DISCLAIMER: THIS IS A VERY DEPRESSING ENTRY. FEEL FREE TO SKIP OVER IT AS IT IS MERELY A "DUMPING" OF EMOTIONAL ANGST.
Fear:It's always there. Hiding in the dark, dingy shadows. Waiting for even the slightest show of weakness. It never creeps. It just attacks with a gut-wrenching blow that knocks the wind out of me. I feel like an animal trapped in a hunter's crosshairs. Knowing I should run, but unable to do so.
Tears:
They are never far behind the fear. They come, unbidden and at the most inopportune moments. I can't hold them back. I don't want to be afraid. I don't want to be weak. I want to be brave and strong and to know, instantly, exactly what to do to fix the current crisis. I cry. I rage. I hide. I procrastinate. I wallow in anger and self-pity:
Why is this happening to me? What have I done to deserve this? Is there supposed to be a lesson in this? I hate lessons. Why can't things just be simple? I don't have time for this right now. Wasn't I doing everything according to your plan? I thought I was.
Finally, I drop to my knees...and pray.
Dear God,
Please save me. Not just from this situation, but from myself. I'm so confused and afraid. I don't know how to fix it and I don't know how to try. I know I need to do something, but I need you to show me what it is.

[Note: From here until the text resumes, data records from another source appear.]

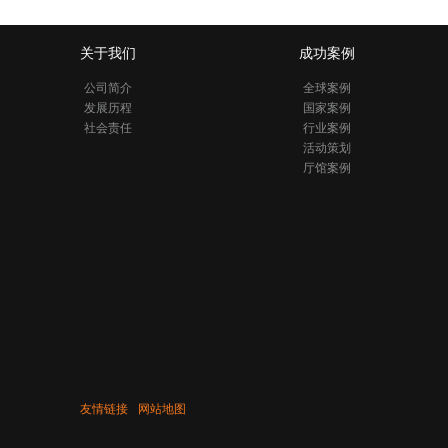
关于我们
成功案例
公司简介
全球案例
发展历程
国家案例
社会责任
行业案例
活动策划
厅馆案例
友情链接
网站地图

God? Please forgive me. I know I can't do this alone, and yet my faith is the first defense to drop. Why do I take it as a personal affront when life is hard? What makes me so special from any other person that I think I deserve some kind of divine protection from the struggles of this life? Why am I angry at you? It's not your will that this world is as it is. Give me courage. Give me strength of character. Bolster my faith. Carry me through this. I need you.